He offered her tea, but she had business elsewhere, so he sat on the low red-brick wall and watched her depart. She had a workmanlike stride which spoke of important things to do. He still found her admirable, but his lust had evaporated. He liked her, and he respected the scrivener — insofar as he knew him at all — and he would not for worlds interfere with what they had, which was something he had heard about but never tasted and which he felt the world ought to respect more than it did. The world respected nothing, and in most cases that was fine because not much was worth respect the way some people believed. But love of the sort that uplifted he regarded with something close to religious fervour. The love of family. The love which builds.

He moved his shoulders cautiously, felt the slickness of her creams between his skin and the bandages.

A little while later he realised that he was not alone.

‘Well done with the car,’ he said. ‘And the story. That was sharp.’

The boy sat down. As always when they were close together, the Sergeant felt conscious of his own bigness.

‘It was okay?’

The Sergeant contemplated last night’s events. ‘Yes. It was good work.’

‘You are not arrested.’

‘No. I think. . the longer I am not arrested, the less likely it is that I will be. Or killed. I suppose that’s the other thing.’

The small head came up fiercely. ‘They had better not!’

‘You’ll sort them out for me, Tigerboy?’ Something flickered in the boy’s face. The question was suddenly unfunny. There were plenty of places where someone his age would be quite old enough to do that. The best guerrilla fighters and commandos in many wars were children this age: small, quick, and desperately loyal. And ruthless, with the clarity of childhood. There were warlords not much older.

‘Joking,’ the Sergeant said quietly. ‘In bad taste, I s’pose. Sorry.’

The boy hung his head. ‘I should have known what was in the cave.’

‘No.’

‘Yes! I totally screwed up.’ Pride. If the car was his own good work, then the cave was also his, with what that entailed. No day without night. No glory without responsibility.

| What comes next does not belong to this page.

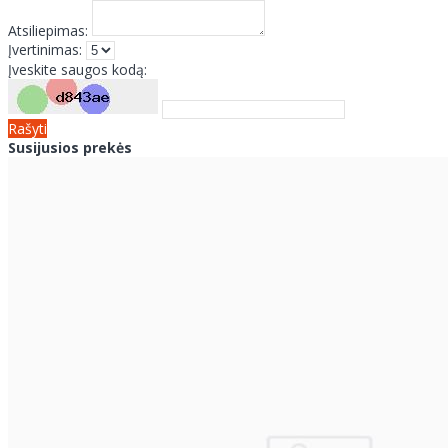
Atsiliepimas:
Įvertinimas:
Įveskite saugos kodą:
Rašyti
Susijusios prekės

‘All right,’ the Sergeant agreed. ‘Yes. We should have done more work up front. We were sloppy and we screwed up. You and me both. But we didn’t die and, fingers crossed, we got away with it. We just have to be smart. It’s like. .’ He cast around. ‘It’s like after a bank robbery in the movies. They always get away clean and then someone buys a new car when they shouldn’t.’

‘Yes. That is dumb.’

‘It is. So we go through it. Tell me what you saw last night.’

The boy shrugged. ‘You went into the cave. A few minutes later there was a huge bang, and smoke. I vamoose! Watch from a little way. You — Tigerman — come out. Look strange and scary. (Great mask!) They follow you, very angry. You run. I take the car and dump it where you will find it. Then I re-moose. I go home, erase the video footage.’ Oh, yes. The boy’s video. ‘Which is a shame, because it is the shizzle. Simpson Bruckheimer himself has no shizzle like this shizzle.’

‘Erase how?’

‘Tell the computer to write stuff over — random numbers again and again. Takes a long time. Better-than-DoD-standard.’ This last had the feel of a direct quote from the manual. ‘I was careful all the time. I looked up high for the eyes in the sky! But there was cloud, like this way then that, all the time. I think they can see one minute in every five.’

Let us devoutly hope.

The Sergeant nodded and fell silent. He did not know how to ask his next question, but he did not have the option to put it aside. It had become his habit when talking to the boy. He avoided the things which might cause friction between them, treating their friendship like something very fragile because precious things were, to his mind, always so. But not this one, not today.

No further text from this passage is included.